Two out of
Five stars
Running time:
108 mins
Admission remains watchable thanks to strong comic performances from Tina Fey, Paul Rudd and a superb supporting cast, but the tone is uneven, the central romance is unconvincing and it's disappointingly low on actual laughs.
What's it all about?
Directed by Paul Weitz, Admission stars Tina Fey as Portia Nathan, a Princeton admissions officer who's vying with her ambitious colleague Corinne (Gloria Reuben) for a promotion when the dean of admissions (Wallace Shawn) retires. In an attempt to raise her profile, Portia visits an alternative New Quest school run by former college classmate John (Paul Rudd), who introduces her to gifted-but-atypical student (he's an autodidact with low grades but high test scores) Jeremiah (Nat Wolff) and then hits her with the bombshell that he thinks Jeremiah is the child she secretly gave up for adoption while she was in college.
Reeling from John's revelation and a humiliating, badly-timed split from her long-time English professor boyfriend (Michael Sheen), Portia warms to Jeremiah and decides to champion his cause without revealing that she thinks she's his birth mother. At the same time, she finds herself falling for John and repeatedly clashes with her feminist icon mother, Susannah (Lily Tomlin), who has never told her the identity of her own father.
The Good
Tina Fey and Paul Rudd are extremely likeable comic actors, which is probably just as well, since both characters are less than sympathetic at times; it's unusual, for example, to see unethical behaviour go essentially unpunished in a mainstream film, yet that's what happens here and it's oddly uncomfortable to watch.

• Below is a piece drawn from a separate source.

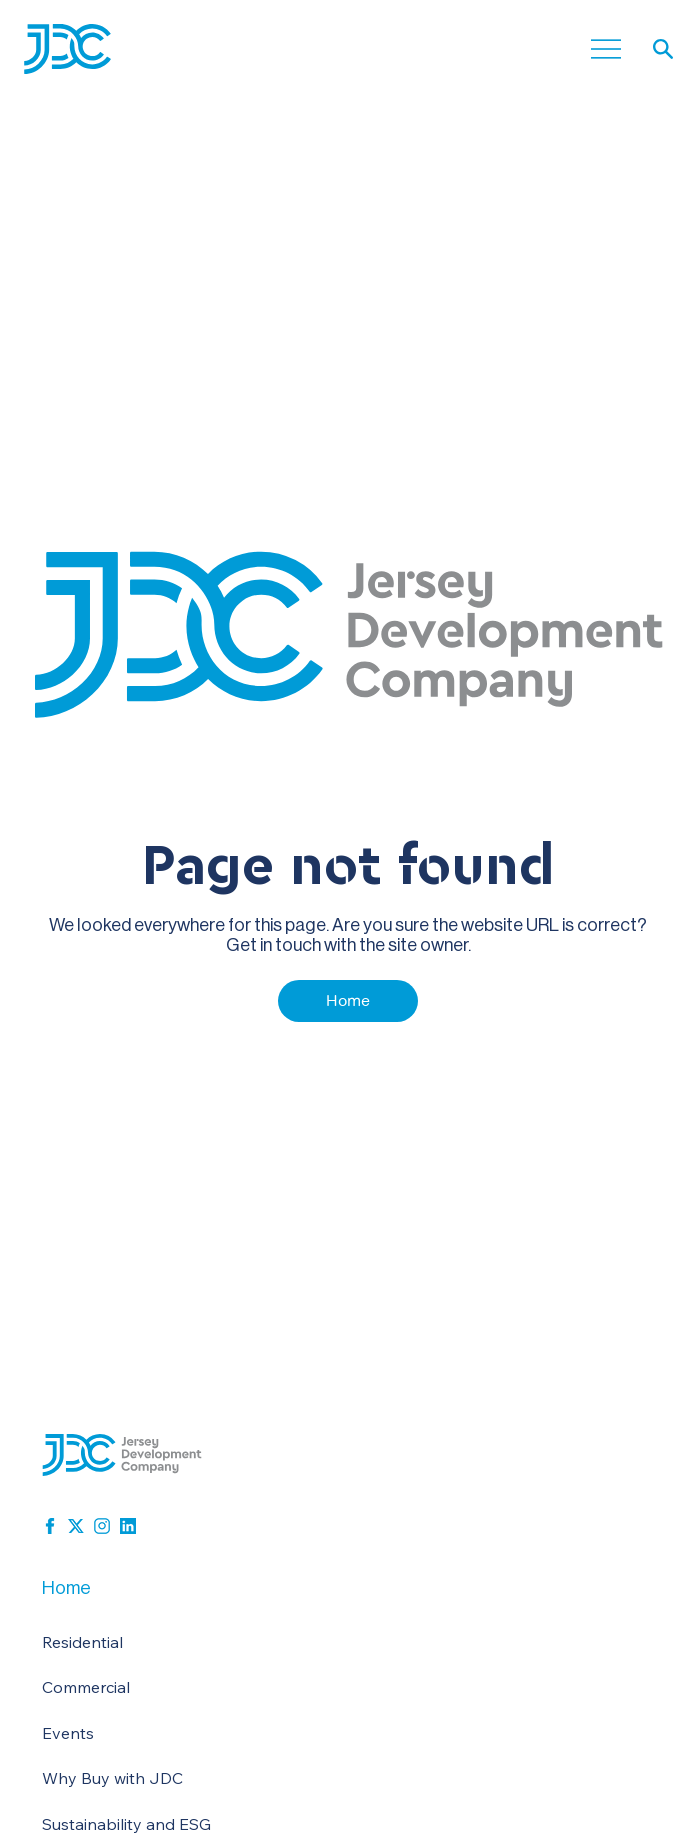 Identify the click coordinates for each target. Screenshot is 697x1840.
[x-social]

Fortunately, there's also a superb supporting cast on hand, including a film-stealing Lily Tomlin as Susannah, amusing turns from Michael Sheen (whose character is comically afraid of the pregnant mistress he has left Portia for) and Olek Krupa (as a Russian academic with a crush on Susannah) and likeable performances from Nat Wolff and young Travaris Spears as John's adopted black son Nelson.
The Bad
Unfortunately, Weitz struggles to find the right tone for the film, with the result that scenes involving unnecessary slapstick comedy (e.g. Portia having to help deliver a baby calf) sit awkwardly alongside the film's more serious elements. It's also fair to say that between the admissions plot, the secret adoption stuff and the underwritten central romance, there's just too much going on and the script fails to keep all those balls in the air.
On top of that, there's surprisingly little chemistry between Fey and Rudd (who are otherwise perfect on paper), which isn't helped by the characters continually behaving inconsistently. It's also fair to say that the script bungles its central emotional elements so the various resolutions end up feeling extremely flat.
Worth seeing?
Admission remains watchable thanks to strong comic performances across the board, but the uneven tone means that it's both low on laughs and emotionally unconvincing.